The experimental population genetics of Y-chromosome drive in Drosophila melanogaster is approximated by studying the behavior of T(Y;2),SD lines. These exhibit "pseudo-Y" drive through the effective coupling of the Y chromosome to the second chromosome meiotic drive locus, Segregation distorter (SD). T(Y;2),SD males consequently produce only male offspring. When such lines are allowed to compete against structurally normal SD⁺ flies in population cages, T(Y;2),SD males increase in frequency according to the dynamics of a simple haploid selection model until the cage population is eliminated as a result of a deficiency in the number of adult females. Cage population extinction generally occurs within about seven generations.—Several conclusions can be drawn from these competition cage studies:

(1) Fitness estimates for the T(Y;2),SD lines (relative to SD⁺ ) are generally in the range of 2–4, and these values are corroborated by independent estimates derived from studies of migration-selection equilibrium.

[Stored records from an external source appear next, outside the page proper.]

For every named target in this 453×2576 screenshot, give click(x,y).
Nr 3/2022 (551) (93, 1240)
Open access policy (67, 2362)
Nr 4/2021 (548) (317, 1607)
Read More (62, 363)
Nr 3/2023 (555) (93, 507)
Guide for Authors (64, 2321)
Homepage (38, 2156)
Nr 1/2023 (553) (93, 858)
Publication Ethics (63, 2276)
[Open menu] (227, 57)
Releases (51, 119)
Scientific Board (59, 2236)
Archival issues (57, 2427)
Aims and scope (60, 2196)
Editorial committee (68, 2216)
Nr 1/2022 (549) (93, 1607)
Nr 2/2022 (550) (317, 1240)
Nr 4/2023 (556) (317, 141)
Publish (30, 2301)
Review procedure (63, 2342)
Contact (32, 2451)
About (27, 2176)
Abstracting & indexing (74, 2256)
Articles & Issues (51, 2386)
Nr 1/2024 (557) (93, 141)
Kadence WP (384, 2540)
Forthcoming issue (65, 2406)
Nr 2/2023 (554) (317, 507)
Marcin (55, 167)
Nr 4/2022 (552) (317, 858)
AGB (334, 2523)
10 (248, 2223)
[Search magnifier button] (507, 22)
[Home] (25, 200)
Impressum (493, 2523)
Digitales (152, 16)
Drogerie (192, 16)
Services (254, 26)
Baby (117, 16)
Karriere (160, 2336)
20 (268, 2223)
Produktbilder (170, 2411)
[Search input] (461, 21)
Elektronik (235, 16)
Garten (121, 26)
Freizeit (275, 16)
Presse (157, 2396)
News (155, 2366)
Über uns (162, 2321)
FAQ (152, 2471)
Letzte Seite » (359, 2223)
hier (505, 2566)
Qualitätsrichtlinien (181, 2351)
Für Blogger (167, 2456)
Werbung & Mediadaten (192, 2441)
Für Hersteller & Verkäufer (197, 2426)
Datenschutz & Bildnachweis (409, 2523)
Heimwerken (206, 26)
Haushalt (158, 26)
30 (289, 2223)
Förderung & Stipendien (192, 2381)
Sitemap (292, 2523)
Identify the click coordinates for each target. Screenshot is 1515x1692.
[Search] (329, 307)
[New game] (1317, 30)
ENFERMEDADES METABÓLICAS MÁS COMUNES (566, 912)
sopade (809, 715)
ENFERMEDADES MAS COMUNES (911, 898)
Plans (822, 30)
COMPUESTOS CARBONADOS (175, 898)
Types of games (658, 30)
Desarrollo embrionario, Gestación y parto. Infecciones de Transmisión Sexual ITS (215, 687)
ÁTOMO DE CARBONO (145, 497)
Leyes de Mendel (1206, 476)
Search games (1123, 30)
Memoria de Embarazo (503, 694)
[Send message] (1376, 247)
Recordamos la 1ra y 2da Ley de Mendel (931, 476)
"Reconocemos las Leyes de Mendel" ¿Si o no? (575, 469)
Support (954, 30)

(2) Fitness estimates are unaffected by cage replication, sample time, or the starting frequency of T(Y;2),SD males, indicating that data from diverse cages can be legitimately pooled to give an overall fitness estimate.

(3) Partitioning of the T(Y;2),SD fitnesses into components of viability, fertility, and frequency of alternate segregation (Y + SD from X + SD⁺) suggests that most of the T(Y;2),SD advantage derives from the latter two components. Improvements in the system might involve increasing both the viability and the alternate segregation to increase the total fitness.

While pseudo-Y drive operates quite effectively against laboratory stocks, it is less successful in eliminating wild-type populations which are already segregating for suppressors of SD action. This observation suggests that further studies into the origin and rate of accumulation of suppressors of meiotic drive are needed before an overall assessment can be made of the potential of Y-chromosome drive as a tool for population control.

     

Large-Scale Selective Sweep among Segregation Distorter Chromosomes in African Populations of Drosophila melanogaster

Segregation Distorter (SD) is a selfish, coadapted gene complex on chromosome 2 of Drosophila melanogaster that strongly distorts Mendelian transmission; heterozygous SD/SD⁺ males sire almost exclusively SD-bearing progeny. Fifty years of genetic, molecular, and theory work have made SD one of the best-characterized meiotic drive systems, but surprisingly the details of its evolutionary origins and population dynamics remain unclear. Earlier analyses suggested that the SD system arose recently in the Mediterranean basin and then spread to a low, stable equilibrium frequency (1–5%) in most natural populations worldwide. In this report, we show, first, that SD chromosomes occur in populations in sub-Saharan Africa, the ancestral range of D. melanogaster, at a similarly low frequency (~2%), providing evidence for the robustness of its equilibrium frequency but raising doubts about the Mediterranean-origins hypothesis. Second, our genetic analyses reveal two kinds of SD chromosomes in Africa: inversion-free SD chromosomes with little or no transmission advantage; and an African-endemic inversion-bearing SD chromosome, SD-Mal, with a perfect transmission advantage. Third, our population genetic analyses show that SD-Mal chromosomes swept across the African continent very recently, causing linkage disequilibrium and an absence of variability over 39% of the length of the second chromosome. Thus, despite a seemingly stable equilibrium frequency, SD chromosomes continue to evolve, to compete with one another, or evade suppressors in the genome.